Pancreatin is an exogenous enzyme mixture.

It is a mixture of amylases, lipases and proteases designed to mimic the effects of pancreatic enzyme release. These enzymes are vital for normal digestion but do not directly affect blood glucose levels. Used more to restore general pancreatic function in type-1 diabetes.

119
Q

Explain the mechanism of action of Pioglitazone

A

Pioglitazone is a thiazodineodione drug.

It is an agonist at peroxisome proliferator-activated receptor gamma nuclear receptor (PPAR-y). Reduces insulin resistance in metabolically active tissues (i.e. increases glucose absorption, storage and conversion into ATP) and prevents glucose release from the liver.

120
Q

Explain the mechanism of action of Acarbose

A

Acarbose is an alpha-glucosidase inhibitor. Alpha glucosidase is present in the gut and is essential for breaking down complex carbohydrates (i.e. starch) into glucose. Thus less glucose is released into the hepatic portal vein following a meal.

121
Q

Explain the mechanism of action of Exenatide (Liraglutide)

A

Glucagon-like peptide-1 receptor (GLP1R) agonists.

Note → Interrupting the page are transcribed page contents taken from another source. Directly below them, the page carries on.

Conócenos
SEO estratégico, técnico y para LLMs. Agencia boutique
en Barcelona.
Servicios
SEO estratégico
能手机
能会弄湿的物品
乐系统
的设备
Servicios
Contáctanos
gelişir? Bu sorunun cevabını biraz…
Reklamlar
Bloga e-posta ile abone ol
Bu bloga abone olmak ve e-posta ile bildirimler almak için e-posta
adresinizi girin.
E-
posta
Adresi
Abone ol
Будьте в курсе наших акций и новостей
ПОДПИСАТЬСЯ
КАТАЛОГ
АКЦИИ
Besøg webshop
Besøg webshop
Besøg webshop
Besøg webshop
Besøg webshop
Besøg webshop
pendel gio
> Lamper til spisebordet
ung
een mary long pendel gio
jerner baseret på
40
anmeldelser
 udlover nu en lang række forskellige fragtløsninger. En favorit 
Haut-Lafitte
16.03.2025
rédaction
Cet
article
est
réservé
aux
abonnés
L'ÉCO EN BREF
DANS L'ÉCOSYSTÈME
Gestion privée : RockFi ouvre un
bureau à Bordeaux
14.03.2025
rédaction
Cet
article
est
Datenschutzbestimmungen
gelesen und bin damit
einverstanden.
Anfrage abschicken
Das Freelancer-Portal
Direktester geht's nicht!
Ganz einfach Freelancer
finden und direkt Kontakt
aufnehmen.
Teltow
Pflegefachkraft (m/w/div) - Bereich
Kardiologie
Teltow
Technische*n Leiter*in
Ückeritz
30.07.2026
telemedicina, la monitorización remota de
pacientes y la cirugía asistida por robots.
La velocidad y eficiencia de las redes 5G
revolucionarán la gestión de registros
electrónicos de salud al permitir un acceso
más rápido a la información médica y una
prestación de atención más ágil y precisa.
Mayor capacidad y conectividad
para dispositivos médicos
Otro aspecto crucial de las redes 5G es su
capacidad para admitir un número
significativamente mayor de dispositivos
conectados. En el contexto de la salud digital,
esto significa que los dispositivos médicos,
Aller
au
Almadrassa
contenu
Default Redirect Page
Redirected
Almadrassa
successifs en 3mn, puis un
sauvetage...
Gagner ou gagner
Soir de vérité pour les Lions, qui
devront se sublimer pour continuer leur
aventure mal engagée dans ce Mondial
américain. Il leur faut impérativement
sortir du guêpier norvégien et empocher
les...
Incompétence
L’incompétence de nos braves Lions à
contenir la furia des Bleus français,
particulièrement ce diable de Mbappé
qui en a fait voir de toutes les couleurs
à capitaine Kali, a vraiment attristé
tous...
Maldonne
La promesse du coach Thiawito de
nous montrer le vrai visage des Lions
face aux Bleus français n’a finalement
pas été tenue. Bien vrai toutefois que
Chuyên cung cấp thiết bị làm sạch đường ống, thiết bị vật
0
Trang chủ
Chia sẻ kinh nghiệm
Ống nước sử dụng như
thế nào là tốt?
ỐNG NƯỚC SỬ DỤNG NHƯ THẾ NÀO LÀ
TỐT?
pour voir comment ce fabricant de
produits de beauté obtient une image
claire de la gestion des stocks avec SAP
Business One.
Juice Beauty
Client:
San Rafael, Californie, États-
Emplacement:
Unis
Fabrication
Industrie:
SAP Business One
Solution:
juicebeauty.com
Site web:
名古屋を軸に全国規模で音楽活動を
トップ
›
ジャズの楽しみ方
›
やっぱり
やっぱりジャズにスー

GLP1 is released by intestinal endocrine cells following ingestion of food. Has a synergistic set of effects on binding to the receptor including promoting insulin resistance from pancreatic beta cells and reducing glucagon release from alpha cells.

122
Q

Explain the mechanism of action of Sitagliptin

A

Sitagliptin is an antagonist of the enzyme dipetidyl peptidase 4 (DPP-4).

The enzyme is found throughout the body (where it is involved in immune responses) but in liver and kidney it is involved in the breakdown of GLP-1, thus preventing the GLP-1 mediated increase in insulin release following meal ingestion. Antagonising this effect with a gliptin drug would therefore boost insulin levels.

123
Q

Explain the mechanism of action of Ipragliflozin (a gliphlozin drug)

A

Sodium-glucose transport protein 2 (SGLT2) antagonists. SGLT2 is present in the kidney (proximal convoluted tubule) and is essential for reabsorption of glucose filtered through the glomeruli. Blockage of this transporter protein increases glucose excretion into urine and thus reduces blood glucose concentration.

124
Q

Explain the mechanism of action of Glicazide and Repaglinide

A

Antagonists of sulphonylurea type-1 receptor (SUR-1) found in beta cells of the pancreas. The receptor is formed rom part of the quaternary protein structure of the ATP-modulated potassium channel kir6.2

Antagoism of this receptor prevents potassium ions from exiting the cell when intracellular ATP levels are low. As a result, potassium ions (K+) accumulate inside beta cells, this causes depolarisation fo the membrane potential (excitation) and promotes exocytosis. The main substance released in the manner from these cells is insulin.

Note. Only acts as an agonist of Sur-1 receptors. Thus no cardiac side effects as myocytes have Sur-2a subtypes of sulphonylurea receptor.

The drugs have other useful effects including prevention of beta cell apoptosis under heavy glucose load and prevention of fat accumulation in arteries (antiatherogenic effect).